Research output: Contribution to journalReview articlepeer-review

11 Scopus citations

Abstract

Rubrene (5,6,11,12-tetraphenyltetracene) is a polyacene material that has been well studied throughout its nearly one-hundred year history. Originally found fascinating for its luminescent properties, it has emerged at the forefront for organic electronics due to its particularly high charge carrier mobility for an organic crystal. Despite great interest and its explosion in the literature over the past two decades, the commercial synthesis of rubrene has remained relatively unchanged since its initial discovery in 1926. Several recent studies have reported alternate routes to the rubrene structure with substitutions on the peripheral aromatic rings and tetracene core. Substituting in this manner has the potential to improve upon rubrene's electronic properties. We review the various routes to rubrene and its derivatives and provide a brief overview of the solid-state library available for study.
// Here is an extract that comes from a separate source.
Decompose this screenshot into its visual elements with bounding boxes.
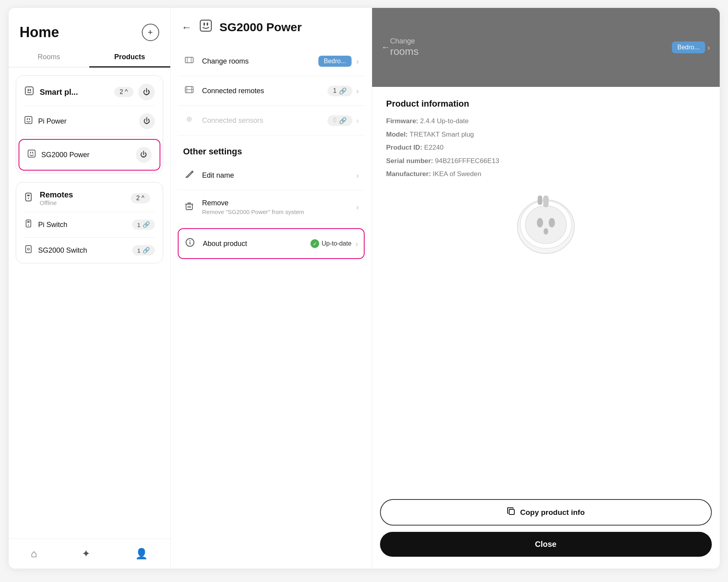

The information gained by comparing the solid-state properties between derivatives offers insight into unpredictable crystallization and polymorphism - complicated issues - which have hindered research into materials applications of rubrene. We hope that these insights inspire work in application-driven synthetic chemistry for future rubrene derivatives. 1 Introduction 2 Synthesis 2.1 Traditional Rubrene Synthesis 2.1.1 Recent Applications 2.2 Multi-Step Synthesis 2.2.1 Historical Routes 2.2.2 Diels-Alder Approaches 2.2.3 Cross-Coupling Approaches 2.2.4 Comparative Synthesis of Perfluororubrene 3 Crystal Engineering 4 Conclusions and Outlook.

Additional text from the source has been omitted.